Inside each cell are mitochondria. These mitochondria are where the energy of the cell is created, in the form of a molecule called ATP. The chemical process by which ATP are made start with what is called "The Krebs Cycle" or the "Citric Acid Cycle." This cycle of chemical reactions leads to the creation of ATP.

But as a spin-off of the Krebs Cycle, the Electron Transport Chain (ETC), creates even more ATP than the Krebs Cycle.

In a cancer cell, the Krebs Cycle is broken. Since the ETC is a spin-off of the Krebs Cycle, it is broken also. The result of breaking the Krebs Cycle is that the energy in the cell (i.e. the number of ATP molecules) drops dramatically.

The human cell is a very sophisticated living thing. When the Krebs Cycle is broken, the cell is generally able to fix the cycle, thus restoring the energy in the cell.

With a cancer cell, the cell is not able to restore its Krebs Cycle. Instead the broken Krebs Cycle and broken ETC are maintained.

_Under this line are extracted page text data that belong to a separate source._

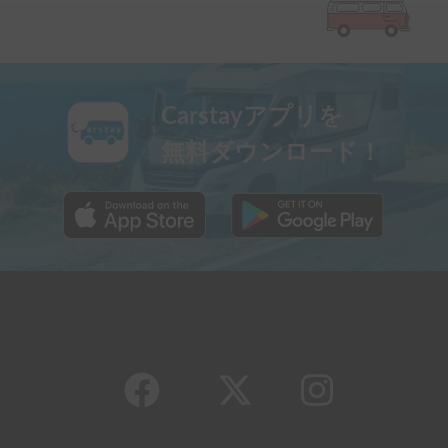
Carstayアプリを
無料ダウンロード！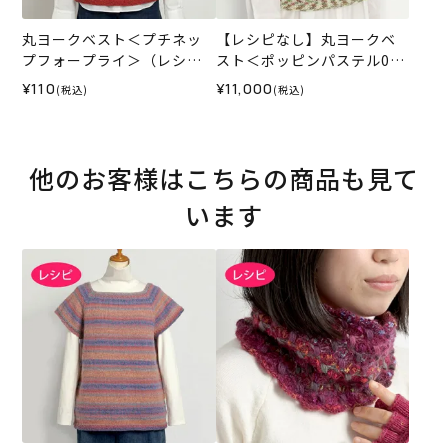
丸ヨークベスト＜プチネッ
【レシピなし】丸ヨークベ
プフォープライ＞（レシ
スト＜ポッピンパステル01I
ピ）
V＞（編み物 材料セット）
¥110
¥11,000
(税込)
(税込)
他のお客様はこちらの商品も見て
います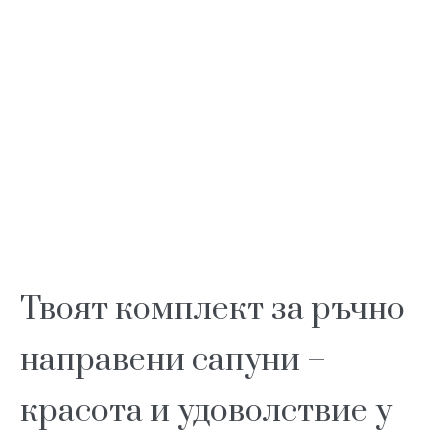
Твоят комплект за ръчно
направени сапуни –
красота и удоволствие у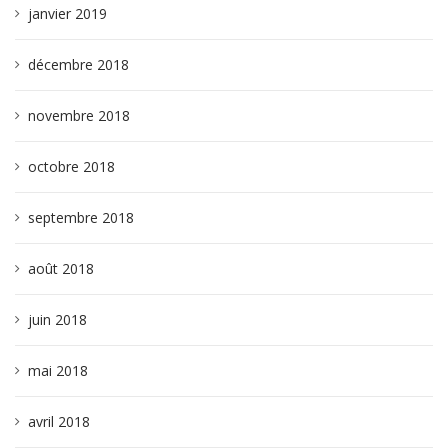
janvier 2019
décembre 2018
novembre 2018
octobre 2018
septembre 2018
août 2018
juin 2018
mai 2018
avril 2018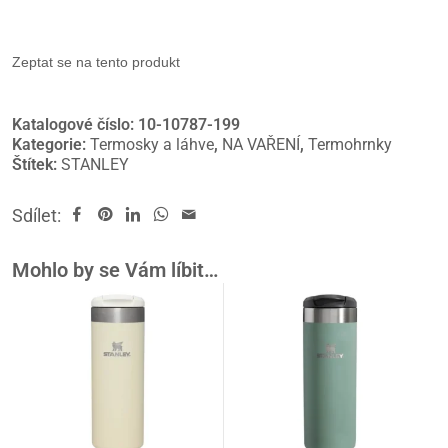
Zeptat se na tento produkt
Katalogové číslo:
10-10787-199
Kategorie:
Termosky a láhve
,
NA VAŘENÍ
,
Termohrnky
Štítek:
STANLEY
Sdílet:
Mohlo by se Vám líbit…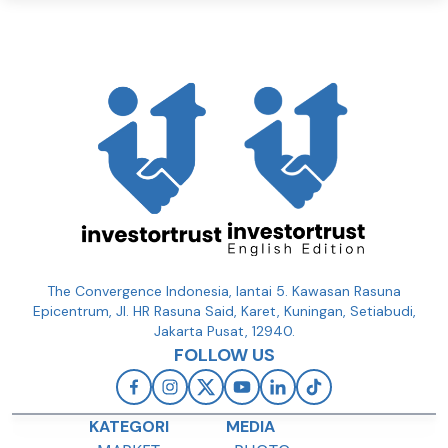
The Convergence Indonesia, lantai 5. Kawasan Rasuna
Epicentrum, Jl. HR Rasuna Said, Karet, Kuningan, Setiabudi,
Jakarta Pusat, 12940.
FOLLOW US
KATEGORI
MEDIA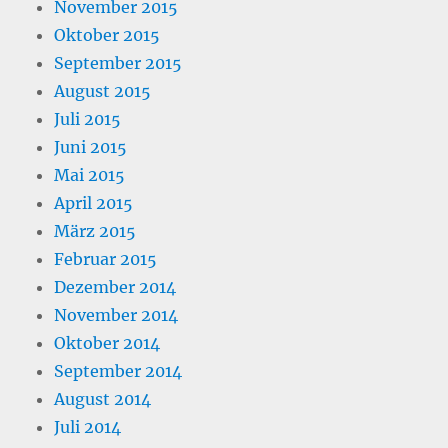
November 2015
Oktober 2015
September 2015
August 2015
Juli 2015
Juni 2015
Mai 2015
April 2015
März 2015
Februar 2015
Dezember 2014
November 2014
Oktober 2014
September 2014
August 2014
Juli 2014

So what possibly could maintain the break in the Krebs Cycle and ETC? What could make it impossible for the cell to fix itself month after month and year after year. The microbe, once inside, intercepts the glucose entering the cell (most microbes eat glucose). The microbe excretes "mycotoxins," dangerous hormones and perhaps a thick slime (mycotoxins are the normal excretions of microbes).

Mycotoxins are very, very acidic, the inside of the cell becomes highly acidic, which is a characteristic of cancer cells (in fact the longer a cell is cancerous, generally the more acidic it becomes). The cell's mitochondria (which convert glucose into energy) get very little glucose because the microbe has intercepted most of the glucose. What the cell's mitochondria does get is lots of mycotoxins and other harmful garbage, which it cannot convert into energy,

The mitochondria's energy level (ATP provides the key energy of a cell, but ATP is created by the Krebs Cycle and ETC) plummets because it is living in a sea of filth, meaning the ATP energy drops. Signals are sent to the insulin receptors and glucose receptors on the cell membranes to grab more glucose.

Glucose enters the cell (about 15 times more), but most of the glucose is intercepted by the microbe (which may be multiplying) and the mitochondria are bathing in an increasingly large sea of mycotoxins, dangerous hormones and possibly slime. Technically, the glucose is normally converted into pyruvate and it is the pyruvate than enters the mitochondria.